- **Action item**
From the entries below, transcribe exactly the lines between the line holding "Accessibility Statement" and the line holding "VUT Alumni Relations", inclusive; skip all other lines.

- **Supplied data**
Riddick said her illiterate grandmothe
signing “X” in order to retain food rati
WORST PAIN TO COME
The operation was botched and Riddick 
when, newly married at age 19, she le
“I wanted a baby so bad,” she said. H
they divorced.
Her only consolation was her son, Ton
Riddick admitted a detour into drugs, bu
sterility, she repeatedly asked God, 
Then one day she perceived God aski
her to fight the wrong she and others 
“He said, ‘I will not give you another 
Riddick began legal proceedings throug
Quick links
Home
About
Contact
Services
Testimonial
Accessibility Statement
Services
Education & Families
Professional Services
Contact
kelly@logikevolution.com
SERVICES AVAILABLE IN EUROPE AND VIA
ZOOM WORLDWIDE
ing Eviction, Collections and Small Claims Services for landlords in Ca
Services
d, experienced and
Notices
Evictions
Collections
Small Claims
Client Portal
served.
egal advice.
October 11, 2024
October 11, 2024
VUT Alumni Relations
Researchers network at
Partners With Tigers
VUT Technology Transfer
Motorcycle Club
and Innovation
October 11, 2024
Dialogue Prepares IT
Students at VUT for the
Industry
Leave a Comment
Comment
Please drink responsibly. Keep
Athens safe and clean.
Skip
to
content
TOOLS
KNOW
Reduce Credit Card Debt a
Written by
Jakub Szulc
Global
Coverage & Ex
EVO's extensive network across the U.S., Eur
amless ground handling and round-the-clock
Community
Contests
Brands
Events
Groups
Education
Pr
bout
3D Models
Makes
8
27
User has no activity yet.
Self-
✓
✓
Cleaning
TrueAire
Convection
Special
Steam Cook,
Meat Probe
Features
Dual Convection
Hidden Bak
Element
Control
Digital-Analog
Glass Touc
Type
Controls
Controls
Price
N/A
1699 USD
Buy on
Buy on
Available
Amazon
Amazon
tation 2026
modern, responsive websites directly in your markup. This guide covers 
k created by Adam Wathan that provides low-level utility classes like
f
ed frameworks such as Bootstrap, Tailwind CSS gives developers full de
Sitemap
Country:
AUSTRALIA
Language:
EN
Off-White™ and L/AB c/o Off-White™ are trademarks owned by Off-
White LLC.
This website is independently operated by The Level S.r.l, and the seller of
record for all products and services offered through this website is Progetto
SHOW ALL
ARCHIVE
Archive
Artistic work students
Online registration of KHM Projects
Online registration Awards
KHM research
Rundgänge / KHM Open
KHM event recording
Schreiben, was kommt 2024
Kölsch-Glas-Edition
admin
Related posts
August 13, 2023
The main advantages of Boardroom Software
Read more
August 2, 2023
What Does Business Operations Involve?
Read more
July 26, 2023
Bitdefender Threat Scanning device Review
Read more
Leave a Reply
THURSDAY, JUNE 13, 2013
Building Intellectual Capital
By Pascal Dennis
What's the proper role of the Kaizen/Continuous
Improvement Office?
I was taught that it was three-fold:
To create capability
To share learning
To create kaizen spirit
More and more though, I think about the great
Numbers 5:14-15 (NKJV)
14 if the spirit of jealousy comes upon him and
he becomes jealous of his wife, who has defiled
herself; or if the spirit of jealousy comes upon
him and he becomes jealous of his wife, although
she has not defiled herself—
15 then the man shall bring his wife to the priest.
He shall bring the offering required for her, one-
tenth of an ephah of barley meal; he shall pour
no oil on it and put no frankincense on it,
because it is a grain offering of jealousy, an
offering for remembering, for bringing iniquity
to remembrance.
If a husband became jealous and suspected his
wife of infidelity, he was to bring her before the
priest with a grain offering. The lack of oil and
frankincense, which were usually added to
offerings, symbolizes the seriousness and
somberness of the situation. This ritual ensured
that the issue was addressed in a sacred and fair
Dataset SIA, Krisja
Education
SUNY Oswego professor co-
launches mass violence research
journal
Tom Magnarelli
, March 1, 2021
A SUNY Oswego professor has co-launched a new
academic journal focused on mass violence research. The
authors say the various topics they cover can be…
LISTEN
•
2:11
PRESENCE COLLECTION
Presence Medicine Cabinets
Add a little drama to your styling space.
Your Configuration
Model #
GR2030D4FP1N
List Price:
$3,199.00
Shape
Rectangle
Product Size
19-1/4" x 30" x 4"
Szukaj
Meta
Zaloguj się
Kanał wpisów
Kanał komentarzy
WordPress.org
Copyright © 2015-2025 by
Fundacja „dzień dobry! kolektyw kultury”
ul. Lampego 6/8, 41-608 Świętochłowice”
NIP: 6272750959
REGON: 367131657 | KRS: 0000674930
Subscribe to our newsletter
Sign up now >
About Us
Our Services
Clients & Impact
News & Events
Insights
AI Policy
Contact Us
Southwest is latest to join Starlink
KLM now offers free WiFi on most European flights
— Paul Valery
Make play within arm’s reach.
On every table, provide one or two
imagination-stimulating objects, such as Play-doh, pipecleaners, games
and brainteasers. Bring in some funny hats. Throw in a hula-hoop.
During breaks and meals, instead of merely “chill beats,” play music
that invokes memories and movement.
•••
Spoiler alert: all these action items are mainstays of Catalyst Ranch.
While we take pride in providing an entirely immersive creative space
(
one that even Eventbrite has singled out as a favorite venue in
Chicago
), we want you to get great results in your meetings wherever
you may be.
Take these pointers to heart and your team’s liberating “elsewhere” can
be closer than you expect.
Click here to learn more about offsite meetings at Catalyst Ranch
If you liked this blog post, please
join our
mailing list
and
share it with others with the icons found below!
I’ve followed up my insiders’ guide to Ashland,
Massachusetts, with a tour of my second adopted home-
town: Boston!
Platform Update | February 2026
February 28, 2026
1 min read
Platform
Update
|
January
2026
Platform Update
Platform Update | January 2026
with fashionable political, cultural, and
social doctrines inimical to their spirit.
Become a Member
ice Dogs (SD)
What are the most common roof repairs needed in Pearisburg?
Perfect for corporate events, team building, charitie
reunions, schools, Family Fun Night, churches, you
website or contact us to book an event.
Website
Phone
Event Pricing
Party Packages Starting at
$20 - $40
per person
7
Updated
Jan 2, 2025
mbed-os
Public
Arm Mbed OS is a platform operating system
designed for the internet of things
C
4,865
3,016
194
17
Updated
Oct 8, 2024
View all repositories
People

- **Task solution**
Accessibility Statement
Services
Education & Families
Professional Services
Contact
kelly@logikevolution.com
SERVICES AVAILABLE IN EUROPE AND VIA
ZOOM WORLDWIDE
ing Eviction, Collections and Small Claims Services for landlords in Ca
Services
d, experienced and
Notices
Evictions
Collections
Small Claims
Client Portal
served.
egal advice.
October 11, 2024
October 11, 2024
VUT Alumni Relations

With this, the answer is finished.